Investigational trials of surgical spine procedures are uniquely challenging to design and to conduct, which is reflected in a paucity of surgical spine RCTs reported in the literature.^3-6 A recent review of the Web of Science Core Collection Database by Muthu et al,⁴ found just 263 spinal surgery RCTs from the United States published over 30 years from 1990 to 2019, or an average of 9 RCTs per year. Although Muthu et al⁴ highlight that spinal surgery RCTs had increased over the last decade of the study period, they, and others^3,7,8 describe effective blinding and strong participant treatment preference as ongoing challenges.
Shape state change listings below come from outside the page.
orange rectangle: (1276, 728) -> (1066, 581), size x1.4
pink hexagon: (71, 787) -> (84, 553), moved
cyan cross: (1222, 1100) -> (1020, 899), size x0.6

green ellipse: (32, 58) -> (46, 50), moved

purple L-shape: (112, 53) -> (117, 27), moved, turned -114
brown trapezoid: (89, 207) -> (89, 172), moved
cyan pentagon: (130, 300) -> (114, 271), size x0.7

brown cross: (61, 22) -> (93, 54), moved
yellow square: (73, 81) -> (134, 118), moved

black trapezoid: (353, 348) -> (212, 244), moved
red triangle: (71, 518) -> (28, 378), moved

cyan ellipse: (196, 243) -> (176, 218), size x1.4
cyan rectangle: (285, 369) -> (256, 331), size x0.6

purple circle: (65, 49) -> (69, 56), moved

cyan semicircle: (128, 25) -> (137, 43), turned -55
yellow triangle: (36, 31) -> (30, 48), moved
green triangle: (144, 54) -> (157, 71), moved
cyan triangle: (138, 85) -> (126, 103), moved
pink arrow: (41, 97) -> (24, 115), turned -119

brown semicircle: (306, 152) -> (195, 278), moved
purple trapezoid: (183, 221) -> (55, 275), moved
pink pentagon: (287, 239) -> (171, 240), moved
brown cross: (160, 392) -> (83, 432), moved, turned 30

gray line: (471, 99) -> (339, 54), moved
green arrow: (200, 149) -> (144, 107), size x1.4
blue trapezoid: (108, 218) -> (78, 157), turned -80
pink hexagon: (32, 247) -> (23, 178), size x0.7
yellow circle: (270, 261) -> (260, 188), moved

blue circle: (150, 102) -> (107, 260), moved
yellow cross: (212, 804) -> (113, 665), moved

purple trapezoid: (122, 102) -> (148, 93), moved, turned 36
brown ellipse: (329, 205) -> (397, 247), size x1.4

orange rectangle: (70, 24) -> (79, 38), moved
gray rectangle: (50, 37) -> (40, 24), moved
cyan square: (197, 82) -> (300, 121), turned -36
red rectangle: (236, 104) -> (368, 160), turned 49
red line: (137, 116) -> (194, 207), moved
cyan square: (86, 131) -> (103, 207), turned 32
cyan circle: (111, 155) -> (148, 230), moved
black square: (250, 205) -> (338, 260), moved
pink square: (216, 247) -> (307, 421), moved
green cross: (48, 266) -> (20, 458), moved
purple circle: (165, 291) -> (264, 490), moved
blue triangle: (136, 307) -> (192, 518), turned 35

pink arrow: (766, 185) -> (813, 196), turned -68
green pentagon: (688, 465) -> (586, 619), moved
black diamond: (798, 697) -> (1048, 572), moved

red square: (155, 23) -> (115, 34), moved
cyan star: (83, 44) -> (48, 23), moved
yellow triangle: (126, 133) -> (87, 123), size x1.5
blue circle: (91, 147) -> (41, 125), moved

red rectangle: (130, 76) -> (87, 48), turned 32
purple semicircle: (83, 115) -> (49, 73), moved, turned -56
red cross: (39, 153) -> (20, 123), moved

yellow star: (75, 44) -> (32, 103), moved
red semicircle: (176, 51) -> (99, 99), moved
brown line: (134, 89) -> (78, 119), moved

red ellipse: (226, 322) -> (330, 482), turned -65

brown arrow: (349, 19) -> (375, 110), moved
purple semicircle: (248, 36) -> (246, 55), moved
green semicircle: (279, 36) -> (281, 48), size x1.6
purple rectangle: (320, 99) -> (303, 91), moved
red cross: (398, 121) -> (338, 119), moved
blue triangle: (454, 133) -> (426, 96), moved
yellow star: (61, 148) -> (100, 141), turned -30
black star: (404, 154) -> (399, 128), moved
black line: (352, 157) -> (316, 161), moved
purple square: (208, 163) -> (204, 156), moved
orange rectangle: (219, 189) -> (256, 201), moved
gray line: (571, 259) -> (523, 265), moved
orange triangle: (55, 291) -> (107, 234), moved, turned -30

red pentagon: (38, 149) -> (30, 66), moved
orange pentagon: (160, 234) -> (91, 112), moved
The addition of an investigational device further increases the complexity of spinal surgery trial designs. Surgeons and clinical care teams are aware of the device implanted, and placebo-controlled procedures raise ethical concerns given the risks of surgery and desire to treat a patient’s pain and dysfunction in a timely manner.^7,9 Patients may have strong preferences for a treatment arm and thus be more challenging to recruit to a randomized trial, posing a risk for selection bias and limited generalizability of results.^3,10,11 Additionally, outcomes for spinal device studies often include patient reported outcome measures (PROMs) such as the Oswestry Disability Index.^12,13 In the presence of resentful demoralization, biased responses to PROMs are another potential threat to internal validity.^2,14 Similarly, purported objective outcomes such as reoperations are ultimately influenced by patient reports of pain and dysfunction, and thus may be biased by negative preoperative impressions. When a RCT is impractical, a rigorously designed prospective observational study utilizing propensity score (PS) balancing¹⁵ may be considered. In recent years, PS modeling has become more common in spinal investigational device exemption (IDE) trials for approval by the US Food and Drug Administration (FDA).^16-18

As an alternative to randomization, well-designed PS matching studies can permit causal interpretations from comparisons of non-randomized device and control groups.¹⁹ Briefly, the propensity score (PS) is the probability of receiving one treatment vs the other conditional on a set of evidenced-based baseline covariates known or suspected to be associated with the clinical outcome of interest (e.g. demographics and disease state).¹⁵ Confounding is reduced by matching treated and control subjects based on their PS, using one of several approaches.²⁰ This matching often results in good balance in baseline covariates between treatment groups, similar to the results of randomization.^21,22 As such, comparisons between treatment groups within the context of the PS design have valid causal interpretations.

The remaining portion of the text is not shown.